While cable is not a mission critical service, it does point out that immediate knowledge of outages is important — even at the frontline staff level. The aforementioned colo provider learned this lesson the hard way after being chastised on social media.
Full data center outages are much more critical, tend to be of longer durations, and often require the chief experience officer (CxO) to be front and center.
So, what does the CxO have to do to handle the situation?
There are seven fundamental elements — tactical and strategic — that need to be addressed.
1. Connectivity to the Field
In a crisis, one cannot wait for reports to flow through management layers. The CxO needs to receive unwhitewashed data directly from the people addressing the cause of the outage. If proximity allows, the CxO should go directly to the scene to gain firsthand knowledge of the situation. If proximity does not allow, then connectivity via security cameras and/or live cellphone video is the next best thing.
This prepares the CxO to discuss the situation and strategically think about securing standby resources that might be needed both for and beyond the immediate situation.
2. Routine Communication
Outside of the facts, this is probably the most important step to be prepared for. With the data center down, chances are the regular means of communications may not be operational, so the service provider needs to be prepared to initially connect with clients through other independent means, such as social media, contact lists (hard copies), and landlines.
In data center environments, a few seconds can seem like a lifetime, so initial communication acknowledging the situation followed by regular updates is essential to keeping clients informed.
Setting up an initial virtual status meeting within two hours and, subsequently, every four hours keeps the clients informed allowing them to form plans for their own companies.
3. Assigned Agent
As the number of affected clients grows, the ability of the CxO to address specifics diminishes. Furthermore, clients may have specific concerns they cannot discuss on a group call. Having an assigned person as the primary interface for each client will alleviate much of the tension during the group calls.

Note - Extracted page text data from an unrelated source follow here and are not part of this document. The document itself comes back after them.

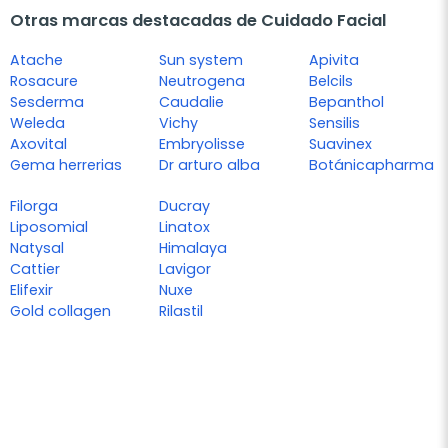
Otras marcas destacadas de Cuidado Facial
Atache
Sun system
Apivita
Rosacure
Neutrogena
Belcils
Sesderma
Caudalie
Bepanthol
Weleda
Vichy
Sensilis
Axovital
Embryolisse
Suavinex
Gema herrerias
Dr arturo alba
Botánicapharma
Filorga
Ducray
Liposomial
Linatox
Natysal
Himalaya
Cattier
Lavigor
Elifexir
Nuxe
Gold collagen
Rilastil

There was a time when clients knew extraordinarily little about their IT operations or data centers. Those days are long gone. Clients today are tech savvy and, during a crisis, are well-equipped to challenge most any scenario put forth. The CxO must be clear and understandable when making any status reports/statements. If information is not yet available, say so. Lay out a process to address the situation versus overpromising without all of the facts.
5. Listen and Empathize
Above all, the CxO needs to listen to the pain points and develop actions to alleviate the worst of them whenever possible. Recognizes the stress the outage is placing on the client operations is crucial.

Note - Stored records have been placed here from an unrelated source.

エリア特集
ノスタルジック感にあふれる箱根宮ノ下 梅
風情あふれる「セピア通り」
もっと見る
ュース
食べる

Vague commitments do not work. Saying “We have all available resources working on it” tells clients nothing. It is far better to state specifics even if the specific is not the desired result. For example, if the UPS failed and the service tech is still an hour away, then say that. This would be followed by explaining what is being done to get the raw utility power to the data center floor. Let the client decide if they want to run anything on the unprotected utility power. Give them a choice to restart or wait it out.
7. Lessons Learned Recap
Within 30 days of an outage data center operators need to have a recap of lessons learned — both internally with employees and externally with clients.
Give the clients a chance to explain how they were affected and discuss what would have made things better from their perspective.
These meetings should result in a solid action plan to address any shortcomings of the site, procedures, or means of communication when the facility is down.
In the end, this is all about building trust with the client, which will go a long way in retention and referrals.